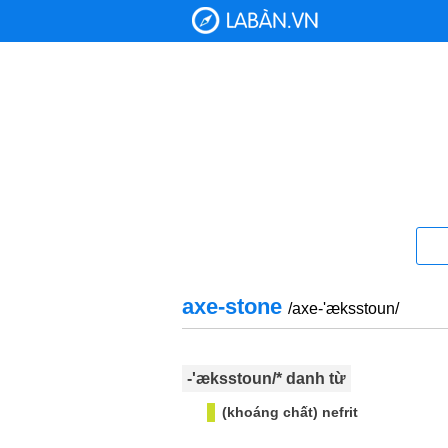
axe-stone
/axe-'æksstoun/
-'æksstoun/* danh từ
(khoáng chất) nefrit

• **TASK BRIEF**
Every line above goes into your copy exactly; no images go in.

• **RESULT OF THE EXERCISE**
axe-stone
/axe-'æksstoun/
-'æksstoun/* danh từ
(khoáng chất) nefrit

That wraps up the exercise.